• _EXERCISE DIRECTIONS_: Find every line below that contains the word "Delcon" and copy it out.

• _THE DATA_:
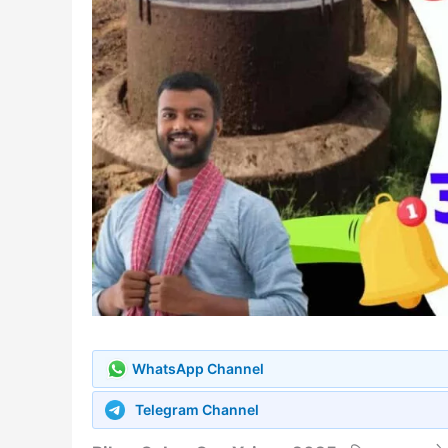
WhatsApp Channel
Telegram Channel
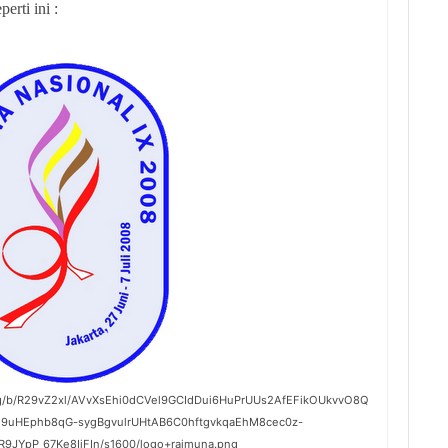
rti ini :
img/b/R29vZ2xl/AVvXsEhi0dCVel9GCIdDui6HuPrUUs2AfEFikOUkvvO8Q
uHEphb8qG-sygBgvulrUHtAB6C0hftgvkqaEhM8cec0z-
9JYpP_67Ke8IjFIn/s1600/logo+raimuna.png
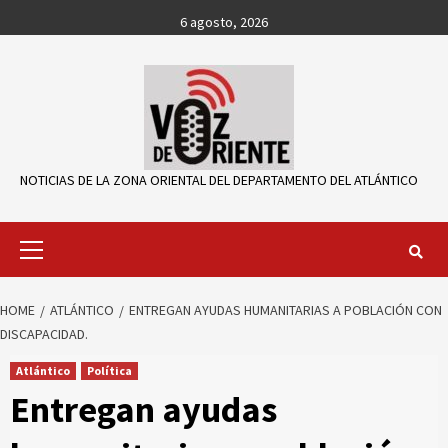
Skip
6 agosto, 2026
to
content
NOTICIAS DE LA ZONA ORIENTAL DEL DEPARTAMENTO DEL ATLÁNTICO
Primary
Menu
HOME
ATLÁNTICO
ENTREGAN AYUDAS HUMANITARIAS A POBLACIÓN CON
DISCAPACIDAD.
Atlántico
Política
Entregan ayudas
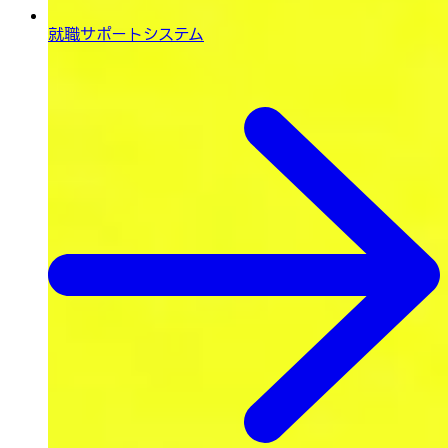
就職サポートシステム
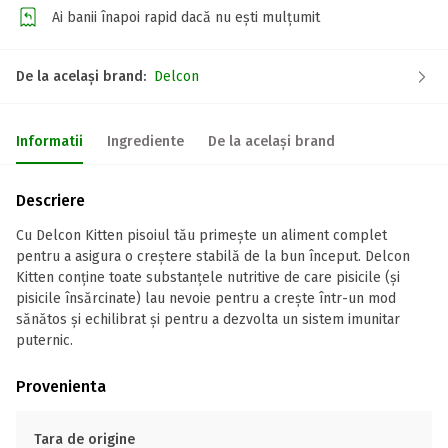
Ai banii înapoi rapid dacă nu ești mulțumit
De la același brand:
Delcon
Informatii
Ingrediente
De la același brand
Descriere
Cu Delcon Kitten pisoiul tău primește un aliment complet
pentru a asigura o creștere stabilă de la bun început. Delcon
Kitten conține toate substanțele nutritive de care pisicile (și
pisicile însărcinate) lau nevoie pentru a crește într-un mod
sănătos și echilibrat și pentru a dezvolta un sistem imunitar
puternic.
Provenienta
Tara de origine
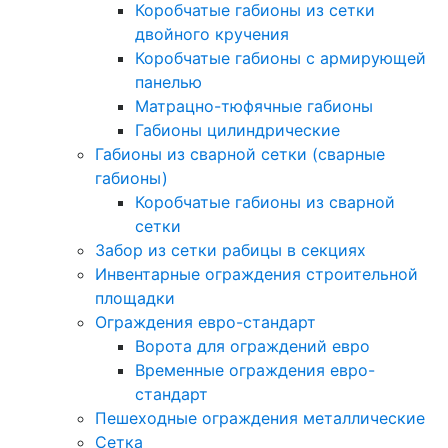
Коробчатые габионы из сетки
двойного кручения
Коробчатые габионы с армирующей
панелью
Матрацно-тюфячные габионы
Габионы цилиндрические
Габионы из сварной сетки (сварные
габионы)
Коробчатые габионы из сварной
сетки
Забор из сетки рабицы в секциях
Инвентарные ограждения строительной
площадки
Ограждения евро-стандарт
Ворота для ограждений евро
Временные ограждения евро-
стандарт
Пешеходные ограждения металлические
Сетка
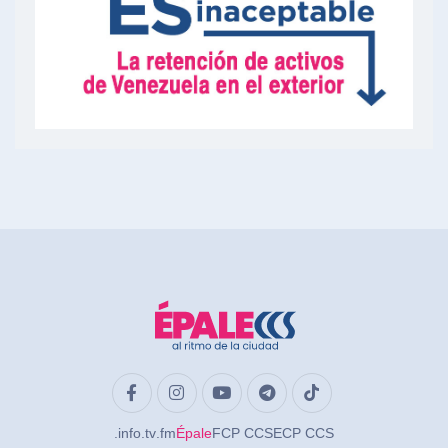
.info
.tv
.fm
Épale
FCP CCS
ECP CCS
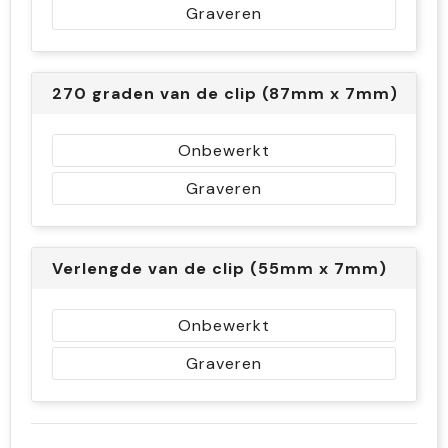
Graveren
270 graden van de clip (87mm x 7mm)
Onbewerkt
Graveren
Verlengde van de clip (55mm x 7mm)
Onbewerkt
Graveren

• _SOLUTION TO THIS TASK_:
Delcon
Cu Delcon Kitten pisoiul tău primește un aliment complet
pentru a asigura o creștere stabilă de la bun început. Delcon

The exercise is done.